If a little bit of daily exercise is good for your heart, then more must be better, right? Not so fast.

New research suggests long-term, intensive exercise can slowly lead to serious heart damage.

The study, which appears in the June issue of Mayo Clinic Proceedings, finds that training and competing in extreme endurance sports, such as ironman triathlons and long-distance bicycle races, can lead to permanent scarring of the heart and large arteries.

Dr. James O'Keefe, a cardiologist at the Mid America Heart Institute of St. Luke's Hospital in Kansas City, Mo., led a team that reviewed studies of people who trained and exercised regularly as well as those who participated in marathons, triathlons, ultra-marathons or long bike races.

They found that people who exercised regularly saw significant health benefits and tended to live seven years longer than those who were physically inactive. But when it came to "extreme athletes," those regularly engaging in marathons and the like, there came a point of diminishing returns.

The studies showed that immediately following a marathon, runners showed up to a 50 per cent increase in levels of an enzyme called troponin -- the same enzyme that shoots up in patients having heart attacks when the heart muscle is in distress.

Spikes in troponin and other heart enzymes can last for days after an event. In most cases, the heart recovers within a week.

But for some athletes engaged in repetitive training, the heart and its main arteries can develop scarring, say scientists. One study showed that around 12 per cent of apparently healthy marathon runners showed evidence of patchy myocardial scarring.

All that exercise can also lead to enlarged ventricles -- which can in turn lead to irregular heartbeats, called arrhythmias, and sudden cardiac arrest.

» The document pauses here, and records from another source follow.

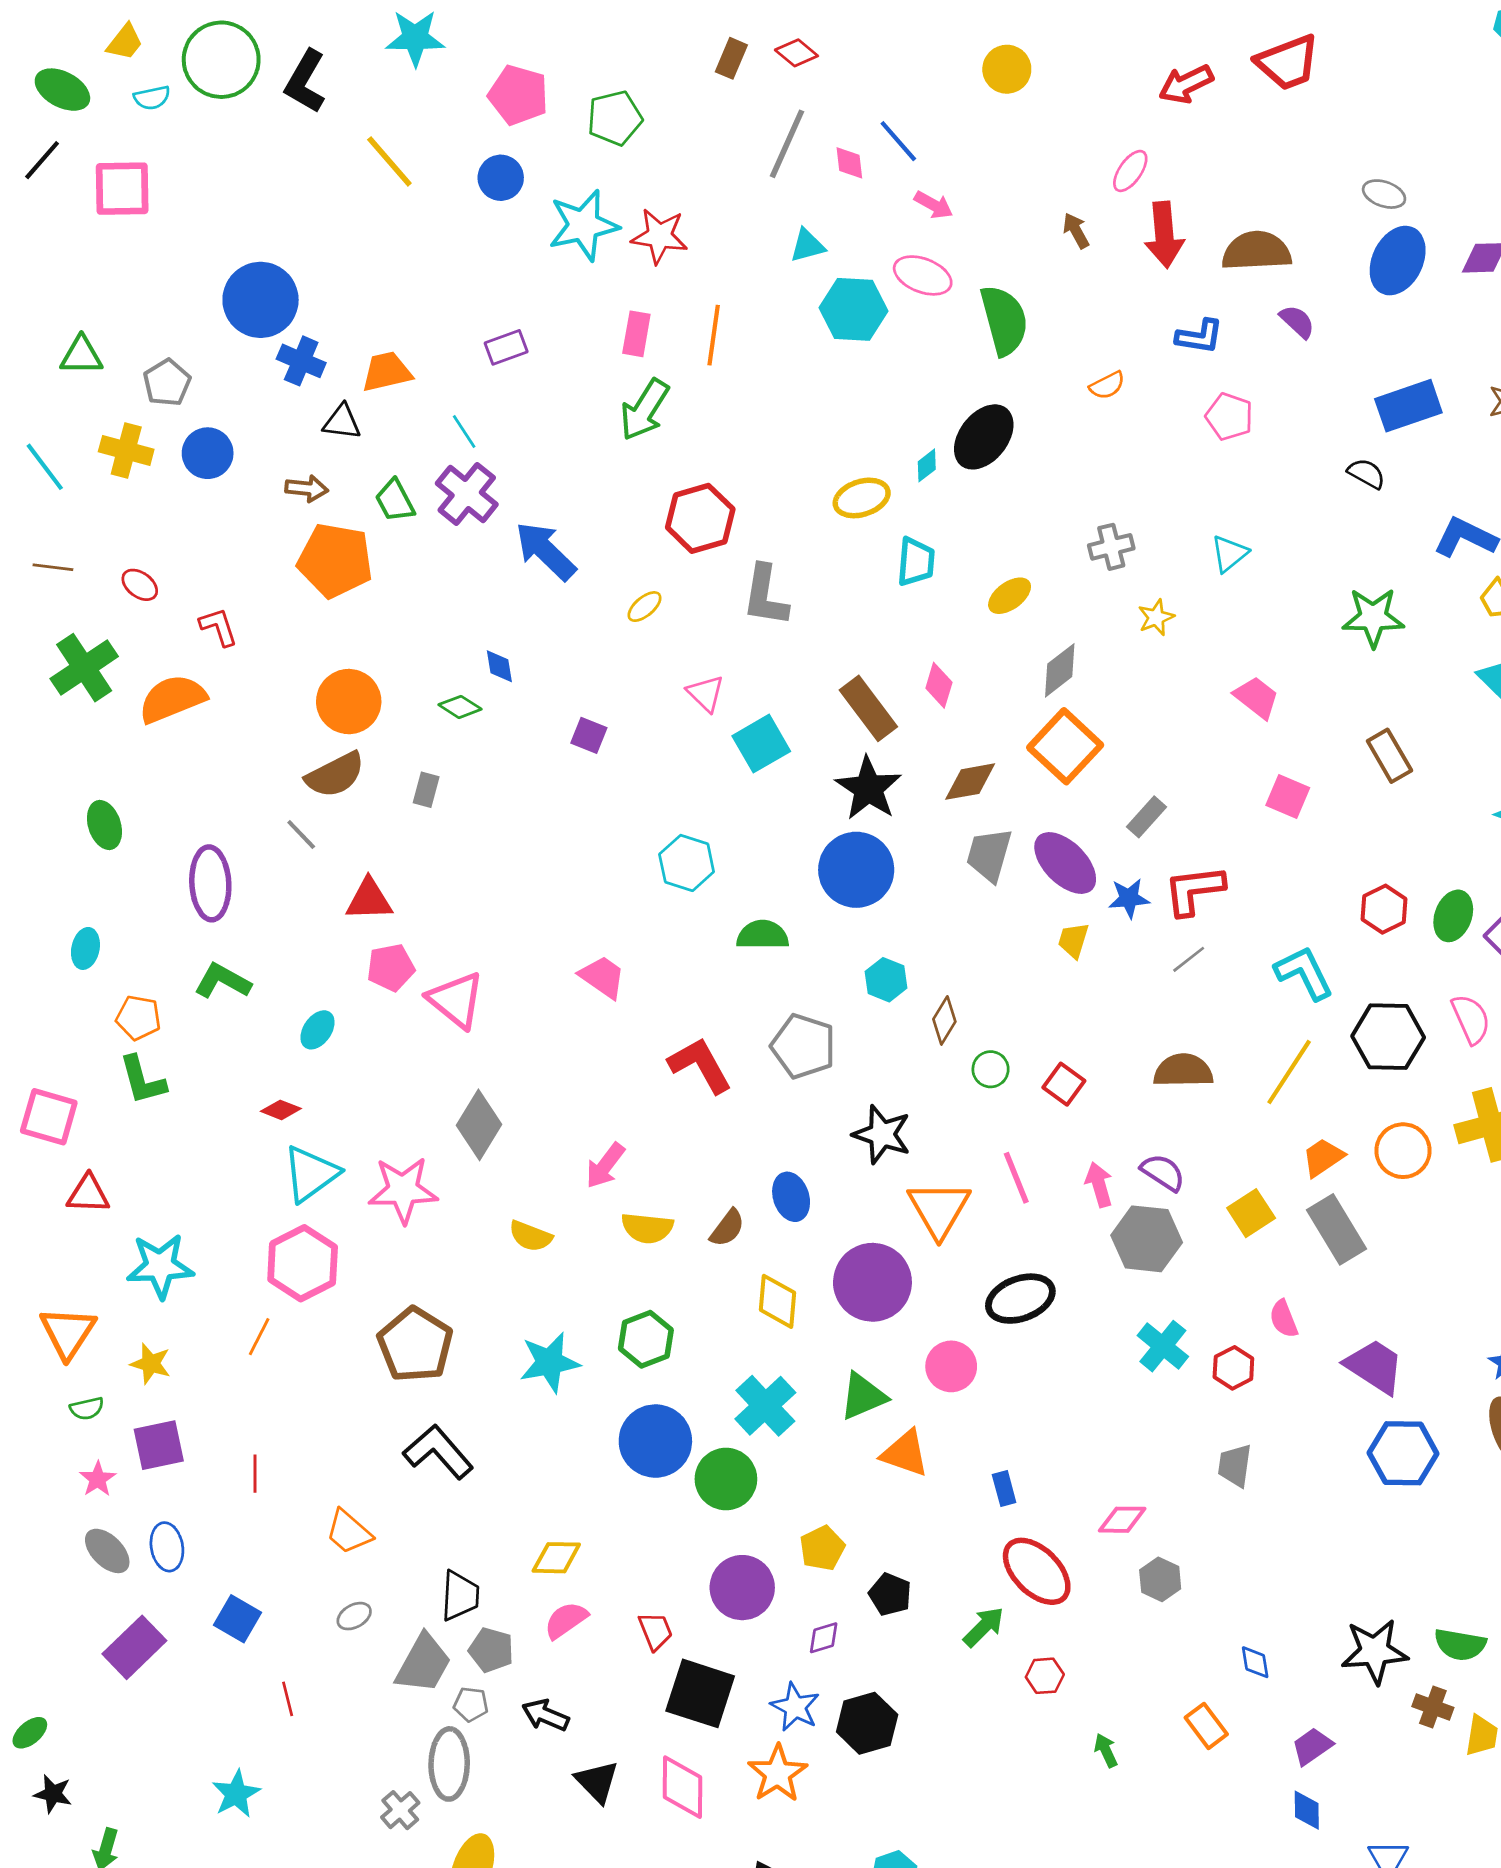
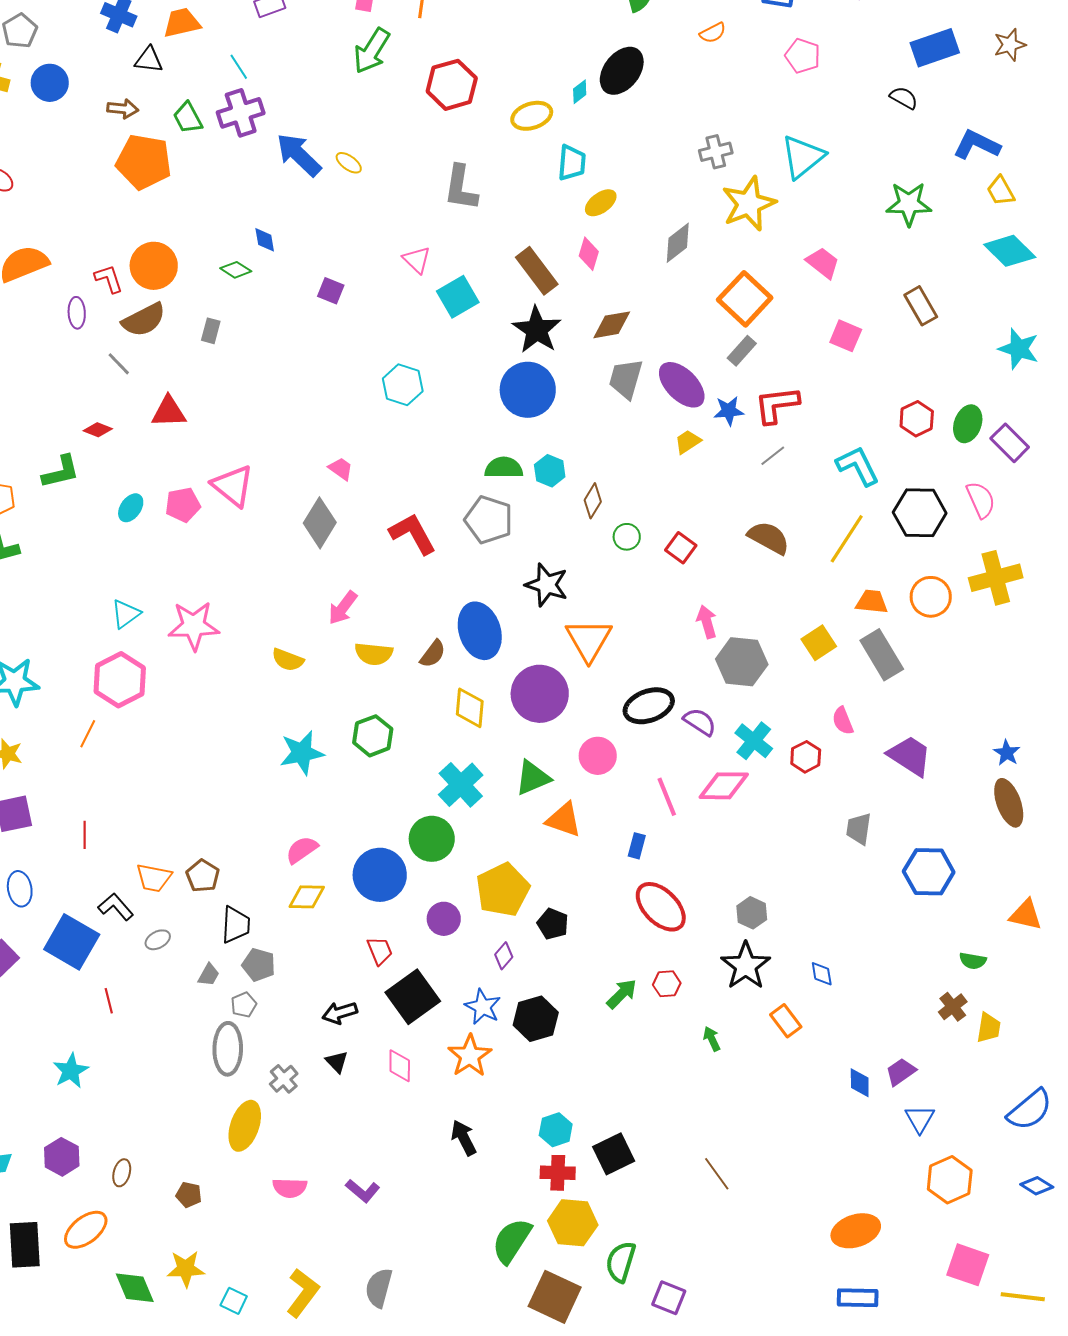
purple cross: (467, 494) -> (241, 113), turned 33
red hexagon: (700, 518) -> (452, 85), moved
cyan triangle: (1229, 554) -> (803, 157), size x1.6
yellow ellipse: (1010, 596) -> (601, 203), moved
yellow ellipse: (645, 607) -> (349, 163), moved, turned 76
yellow star: (1156, 617) -> (749, 204), size x2.0
red L-shape: (218, 627) -> (109, 279), moved
orange square: (1065, 746) -> (745, 299), moved
purple ellipse: (210, 883) -> (77, 313), moved, size x0.6
green semicircle: (763, 935) -> (504, 468), moved
yellow trapezoid: (1073, 940) -> (688, 442), turned 40
pink pentagon: (391, 967) -> (183, 505), moved
pink trapezoid: (602, 977) -> (341, 469), size x0.7
green L-shape: (223, 981) -> (61, 472), turned 138
brown semicircle: (1183, 1071) -> (769, 538), turned 30
red diamond: (281, 1110) -> (98, 430), moved
gray diamond: (479, 1125) -> (320, 523), moved
orange trapezoid: (1323, 1157) -> (872, 602), turned 40
purple semicircle: (1163, 1172) -> (700, 722), moved
cyan triangle: (311, 1174) -> (126, 614), size x0.7
pink line: (1016, 1178) -> (667, 797), moved
blue ellipse: (791, 1197) -> (480, 631), size x1.6
brown pentagon: (415, 1345) -> (203, 876), moved, size x0.6
blue circle: (655, 1441) -> (380, 875), moved
black L-shape: (438, 1452) -> (116, 907), moved, size x0.7
blue hexagon: (1403, 1453) -> (929, 872), moved
gray trapezoid: (1235, 1465) -> (859, 829), moved
blue rectangle: (1004, 1489) -> (637, 846), turned 30
pink diamond: (1122, 1520) -> (724, 786), moved, size x1.4
orange trapezoid: (349, 1532) -> (154, 878), turned -30
yellow pentagon: (822, 1548) -> (503, 890), size x1.6
purple circle: (742, 1588) -> (444, 919), size x0.7
blue square: (237, 1619) -> (72, 942), size x1.6
pink semicircle: (566, 1620) -> (302, 850), moved
green arrow: (984, 1627) -> (622, 994), moved
purple diamond: (824, 1638) -> (504, 956), turned -32
green semicircle: (1460, 1645) -> (973, 961), size x0.7
black star: (1375, 1651) -> (746, 966), moved, turned -30
gray trapezoid: (423, 1664) -> (209, 975), size x0.5
black square: (700, 1693) -> (413, 997), turned 36
gray pentagon: (471, 1704) -> (244, 1005), turned -30
brown cross: (1433, 1707) -> (953, 1007), turned 32
black arrow: (545, 1715) -> (340, 1013), moved, turned -40
purple trapezoid: (1312, 1746) -> (901, 1072), moved
black triangle: (597, 1782) -> (337, 1062), size x0.7
pink diamond: (683, 1787) -> (400, 1066), size x0.7
gray cross: (400, 1810) -> (284, 1079), moved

The authors note the case of Micah True, an ultra-marathoner known as Caballo Blanco, who died suddenly on March 27 during a 19-kilometre run.

Though 19 kilometres isn't considered an extreme distance for an experienced runner, it's thought that True would run as much as 270 kilometres a week.

An autopsy of his heart showed it was enlarged and scarred, which the study's authors said may have been caused by "Phidippides cardiomyopathy," a condition caused by chronic excessive endurance exercise.